Стелла поняла, но не совсем — вытянула левую, здоровую лапу и просунула ее между прутьев решетки. Видимо, решила, что слово «лапа» относится скорее к здоровой, нежели к покалеченной конечности, что больная лапа не заслуживает этого названия либо называть ее надо как-то иначе.
— Не эту, Стелла, — другую лапу!
Стелла сделала гримасу, как будто сглотнула слюну, и протянула правую, больную лапу.
— Э-э-э, совсем паршиво выглядит! Ulcus?
— Да, нагноение, и довольно сильное, — ответил Решински. — Завтра сделаем операцию, выпустим гной, потом наложим компресс с риванолом, затем — повязку с сульфатиазоловой мазью, а потом смажем рыбьим жиром — и через неделю все пройдет.
— У бедняжки, должно быть, температура?
— Наверняка небольшая есть. Пока дадим ей амидопирин, — сказал Решински, записывая в блокнот диагноз и назначения.
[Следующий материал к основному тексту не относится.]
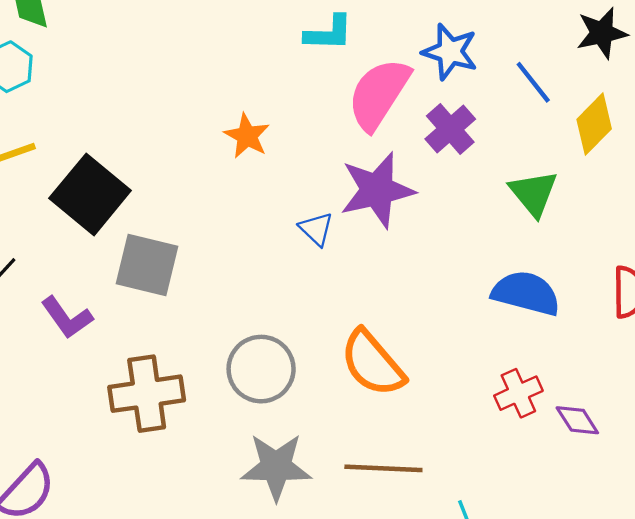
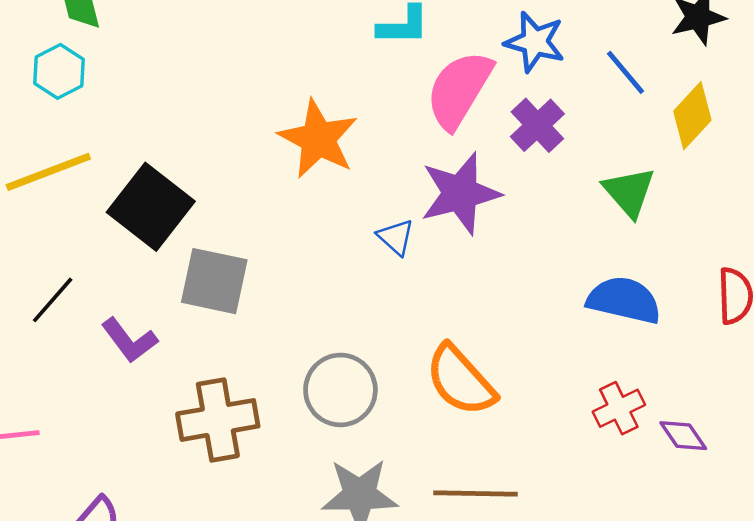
orange star: (247, 136) -> (318, 139), size x1.6

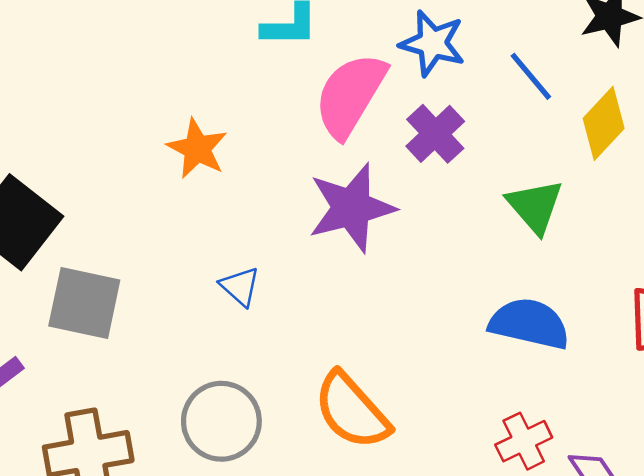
orange star: (318, 139) -> (197, 149), size x0.7
blue triangle: (396, 237) -> (240, 286), moved

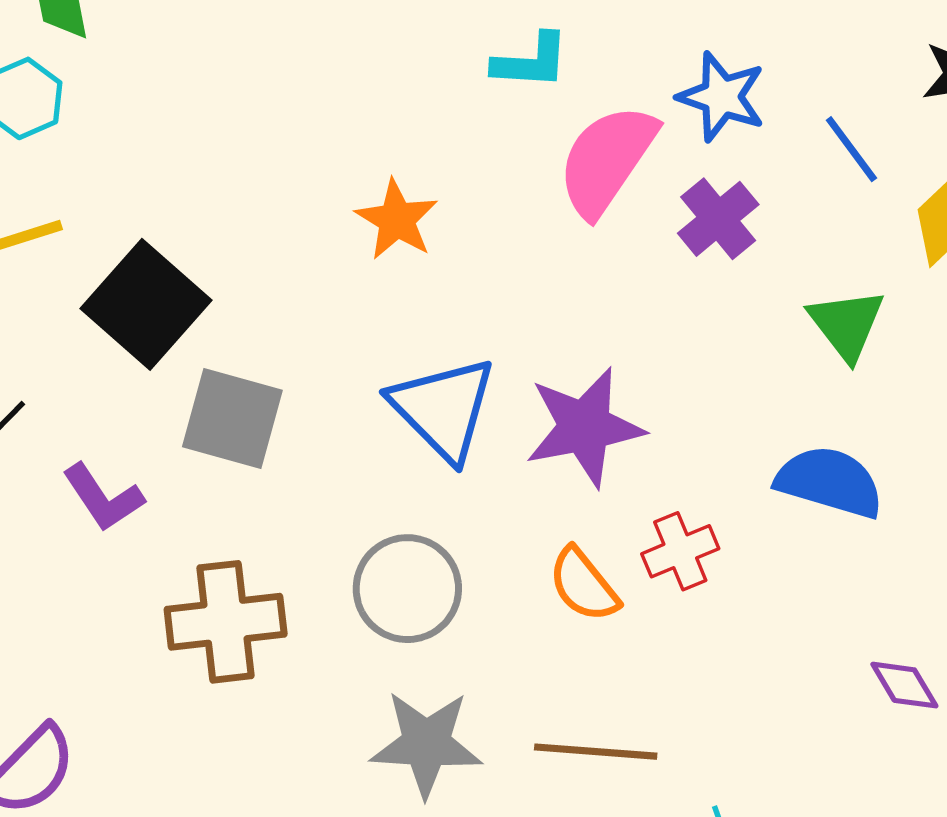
purple star: (352, 208) -> (585, 427), moved
blue triangle: (240, 286) -> (443, 409), size x2.0
orange semicircle: (352, 411) -> (584, 585), size x0.7
red cross: (524, 441) -> (680, 551), moved

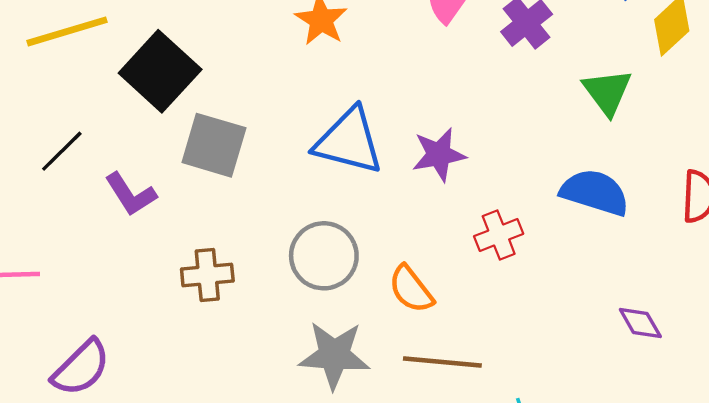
blue triangle: (443, 409) -> (349, 141), turned -32
purple star: (585, 427) -> (439, 155), size x0.7
orange semicircle: (584, 585) -> (411, 289), moved
brown cross: (226, 622) -> (207, 275), size x0.7

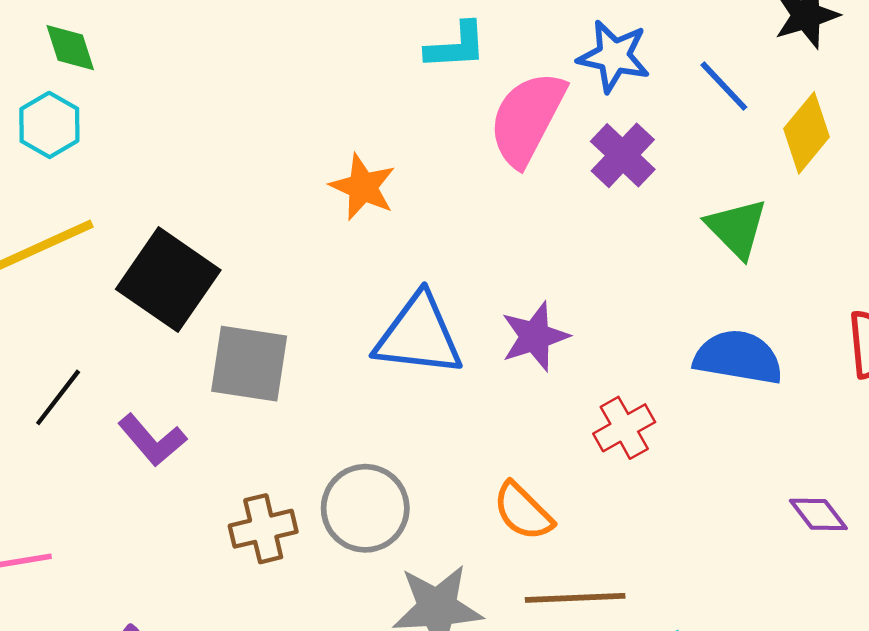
gray circle: (324, 256) -> (365, 508), moved

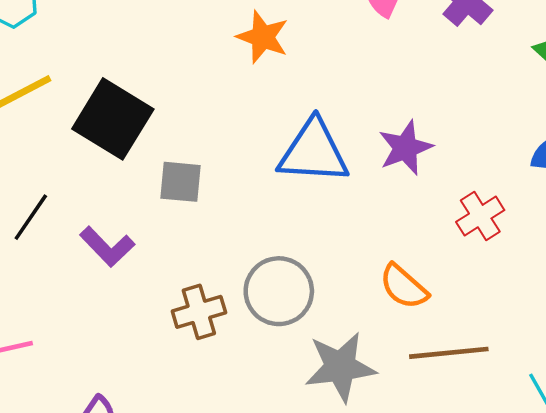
gray square: (249, 364) -> (181, 182), size x0.7

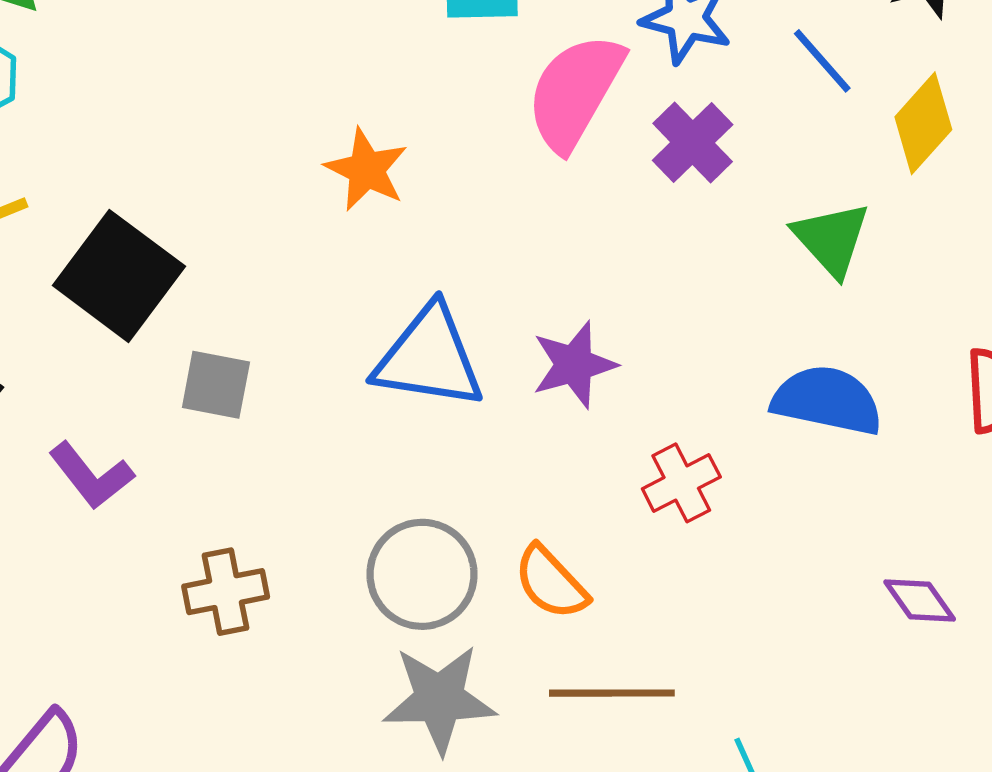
gray circle: (279, 291) -> (422, 574), moved

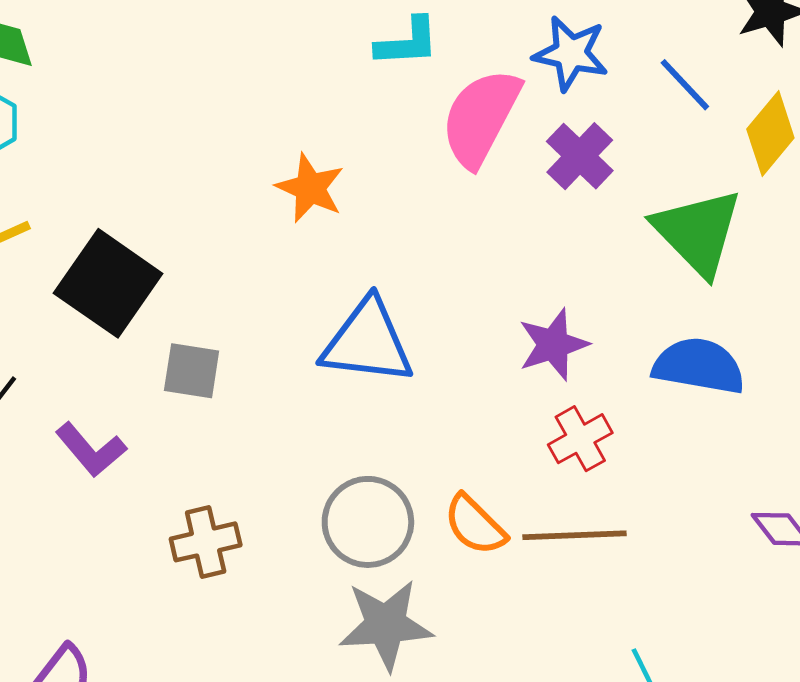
green triangle: (831, 239) -> (698, 232), size x1.4
purple star: (574, 365) -> (553, 345), moved
brown line: (612, 693) -> (574, 535), moved

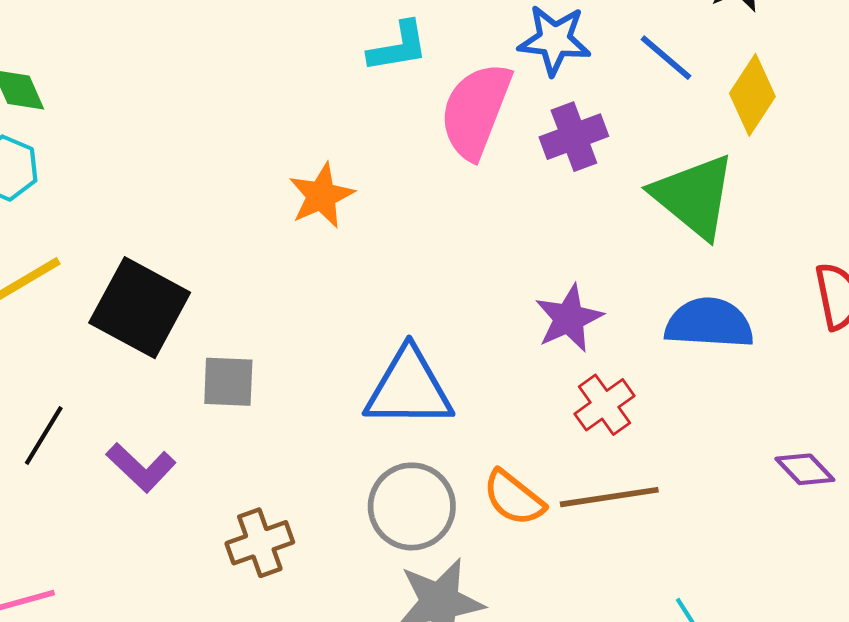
purple cross: (580, 156) -> (574, 137), turned 32
orange star: (310, 188) -> (321, 196), turned 30
blue triangle: (367, 342) -> (409, 388), moved

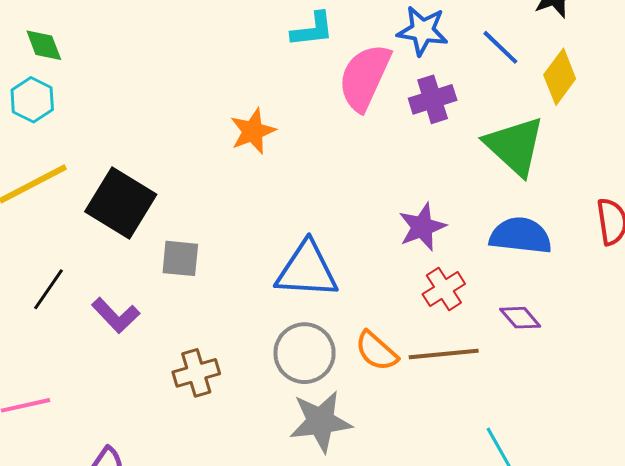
purple diamond: (805, 469) -> (520, 318), moved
Айкене стоял рядом и разговаривал с медведицей.
— Ну-ка, Стеллочка, выше голову, завтра доктор даст тебе снотворное, а когда ты проснешься, обнаружишь на лапе что-то белое, противное, раздражающее и конечно же тотчас попытаешься сорвать, а лапу хорошенько вылизать…
— А мы постараемся этому воспрепятствовать с помощью лейкопластыря, который, как известно, чертовски крепко прилипает к меху… — сказал с улыбкой фон Решински, кладя карандаш в блокнот.
Оставив позади клетку с медведями, они медленно шли мимо вольеров с лосями, оленями и ланями. Зиму те переносили хорошо, только были вечно голодны. Обглодали все кусты, обгрызли кору на всех деревьях в своем вольере; досталось и кольям ограды. На Айкене и Решински они не обращали никакого внимания, занятые наблюдением за старым Гродецем, который приближался из боковой аллеи, толкая перед собой тачку с сеном. Айкене оглянулся: Стелла сидела в углу клетки в той же позе, Мурун без устали ходил взад-вперед.
С голых ветвей каштанов доносилось карканье ворон и крики грачей, которые, как и в прошлые годы в это время, вили гнезда, готовые в любой момент защитить их от вторжения чужаков. Им совершенно не мешало, что в воздухе почти беспрерывно раздавался гул орудий; вполне возможно, что они, как и Айкене, уже успели к нему привыкнуть.
— Все это становится довольно бессмысленным, — проговорил Айкене.
— Что вы имеете в виду?
— Войну и то, что мы делаем.
— Что же нам еще делать, если идет война?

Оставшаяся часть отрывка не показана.